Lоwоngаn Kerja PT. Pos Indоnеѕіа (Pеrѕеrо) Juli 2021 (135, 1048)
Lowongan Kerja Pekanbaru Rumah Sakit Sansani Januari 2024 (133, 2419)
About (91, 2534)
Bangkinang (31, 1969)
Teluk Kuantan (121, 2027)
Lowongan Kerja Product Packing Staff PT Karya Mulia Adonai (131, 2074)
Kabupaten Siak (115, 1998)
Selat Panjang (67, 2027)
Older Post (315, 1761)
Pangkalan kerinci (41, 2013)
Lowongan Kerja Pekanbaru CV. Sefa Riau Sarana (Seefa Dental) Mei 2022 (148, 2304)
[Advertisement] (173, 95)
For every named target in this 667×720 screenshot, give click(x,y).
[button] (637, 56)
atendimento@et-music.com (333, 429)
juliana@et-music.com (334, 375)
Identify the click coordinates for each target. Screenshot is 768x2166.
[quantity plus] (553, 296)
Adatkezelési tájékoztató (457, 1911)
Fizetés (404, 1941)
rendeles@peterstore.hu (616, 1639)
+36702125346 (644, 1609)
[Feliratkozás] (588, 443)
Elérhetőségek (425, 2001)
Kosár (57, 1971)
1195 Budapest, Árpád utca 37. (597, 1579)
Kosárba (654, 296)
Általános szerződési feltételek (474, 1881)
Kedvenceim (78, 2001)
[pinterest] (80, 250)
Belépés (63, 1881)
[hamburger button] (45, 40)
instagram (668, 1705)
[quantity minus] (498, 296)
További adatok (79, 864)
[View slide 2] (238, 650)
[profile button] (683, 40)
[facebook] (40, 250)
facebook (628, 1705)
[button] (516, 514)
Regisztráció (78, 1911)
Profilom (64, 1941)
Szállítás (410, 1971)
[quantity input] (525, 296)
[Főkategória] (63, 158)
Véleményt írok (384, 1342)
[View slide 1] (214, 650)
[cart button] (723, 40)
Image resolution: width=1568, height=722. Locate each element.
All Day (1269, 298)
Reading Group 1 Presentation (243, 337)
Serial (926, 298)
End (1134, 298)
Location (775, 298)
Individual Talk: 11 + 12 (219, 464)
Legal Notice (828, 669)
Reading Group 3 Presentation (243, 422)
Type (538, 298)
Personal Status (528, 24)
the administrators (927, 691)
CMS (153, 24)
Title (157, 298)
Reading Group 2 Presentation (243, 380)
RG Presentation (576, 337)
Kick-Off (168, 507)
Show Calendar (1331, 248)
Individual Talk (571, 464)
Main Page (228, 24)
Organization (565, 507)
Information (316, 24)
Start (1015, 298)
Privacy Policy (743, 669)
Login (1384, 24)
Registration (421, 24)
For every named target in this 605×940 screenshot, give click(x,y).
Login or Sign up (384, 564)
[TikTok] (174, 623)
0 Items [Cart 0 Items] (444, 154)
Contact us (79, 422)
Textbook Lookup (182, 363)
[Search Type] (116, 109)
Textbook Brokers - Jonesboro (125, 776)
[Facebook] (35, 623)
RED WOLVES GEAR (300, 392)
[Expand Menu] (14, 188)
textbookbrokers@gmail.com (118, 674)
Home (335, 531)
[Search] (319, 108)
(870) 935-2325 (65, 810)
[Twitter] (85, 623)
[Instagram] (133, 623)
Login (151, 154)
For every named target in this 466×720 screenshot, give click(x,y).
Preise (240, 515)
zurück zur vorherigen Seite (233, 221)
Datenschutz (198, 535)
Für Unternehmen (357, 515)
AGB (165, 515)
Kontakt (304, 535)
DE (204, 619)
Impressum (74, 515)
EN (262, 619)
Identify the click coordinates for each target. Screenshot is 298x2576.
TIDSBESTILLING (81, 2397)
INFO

EXERCISE: Write out the data a second time, exactly the same.

COMPLETED TASK:
Lоwоngаn Kerja PT. Pos Indоnеѕіа (Pеrѕеrо) Juli 2021 (135, 1048)
Lowongan Kerja Pekanbaru Rumah Sakit Sansani Januari 2024 (133, 2419)
About (91, 2534)
Bangkinang (31, 1969)
Teluk Kuantan (121, 2027)
Lowongan Kerja Product Packing Staff PT Karya Mulia Adonai (131, 2074)
Kabupaten Siak (115, 1998)
Selat Panjang (67, 2027)
Older Post (315, 1761)
Pangkalan kerinci (41, 2013)
Lowongan Kerja Pekanbaru CV. Sefa Riau Sarana (Seefa Dental) Mei 2022 (148, 2304)
[Advertisement] (173, 95)
For every named target in this 667×720 screenshot, give click(x,y).
[button] (637, 56)
atendimento@et-music.com (333, 429)
juliana@et-music.com (334, 375)
Identify the click coordinates for each target. Screenshot is 768x2166.
[quantity plus] (553, 296)
Adatkezelési tájékoztató (457, 1911)
Fizetés (404, 1941)
rendeles@peterstore.hu (616, 1639)
+36702125346 (644, 1609)
[Feliratkozás] (588, 443)
Elérhetőségek (425, 2001)
Kosár (57, 1971)
1195 Budapest, Árpád utca 37. (597, 1579)
Kosárba (654, 296)
Általános szerződési feltételek (474, 1881)
Kedvenceim (78, 2001)
[pinterest] (80, 250)
Belépés (63, 1881)
[hamburger button] (45, 40)
instagram (668, 1705)
[quantity minus] (498, 296)
További adatok (79, 864)
[View slide 2] (238, 650)
[profile button] (683, 40)
[facebook] (40, 250)
facebook (628, 1705)
[button] (516, 514)
Regisztráció (78, 1911)
Profilom (64, 1941)
Szállítás (410, 1971)
[quantity input] (525, 296)
[Főkategória] (63, 158)
Véleményt írok (384, 1342)
[View slide 1] (214, 650)
[cart button] (723, 40)
Image resolution: width=1568, height=722. Locate each element.
All Day (1269, 298)
Reading Group 1 Presentation (243, 337)
Serial (926, 298)
End (1134, 298)
Location (775, 298)
Individual Talk: 11 + 12 (219, 464)
Legal Notice (828, 669)
Reading Group 3 Presentation (243, 422)
Type (538, 298)
Personal Status (528, 24)
the administrators (927, 691)
CMS (153, 24)
Title (157, 298)
Reading Group 2 Presentation (243, 380)
RG Presentation (576, 337)
Kick-Off (168, 507)
Show Calendar (1331, 248)
Individual Talk (571, 464)
Main Page (228, 24)
Organization (565, 507)
Information (316, 24)
Start (1015, 298)
Privacy Policy (743, 669)
Login (1384, 24)
Registration (421, 24)
For every named target in this 605×940 screenshot, give click(x,y).
Login or Sign up (384, 564)
[TikTok] (174, 623)
0 Items [Cart 0 Items] (444, 154)
Contact us (79, 422)
Textbook Lookup (182, 363)
[Search Type] (116, 109)
Textbook Brokers - Jonesboro (125, 776)
[Facebook] (35, 623)
RED WOLVES GEAR (300, 392)
[Expand Menu] (14, 188)
textbookbrokers@gmail.com (118, 674)
Home (335, 531)
[Search] (319, 108)
(870) 935-2325 (65, 810)
[Twitter] (85, 623)
[Instagram] (133, 623)
Login (151, 154)
For every named target in this 466×720 screenshot, give click(x,y).
Preise (240, 515)
zurück zur vorherigen Seite (233, 221)
Datenschutz (198, 535)
Für Unternehmen (357, 515)
AGB (165, 515)
Kontakt (304, 535)
DE (204, 619)
Impressum (74, 515)
EN (262, 619)
Identify the click coordinates for each target. Screenshot is 298x2576.
TIDSBESTILLING (81, 2397)
INFO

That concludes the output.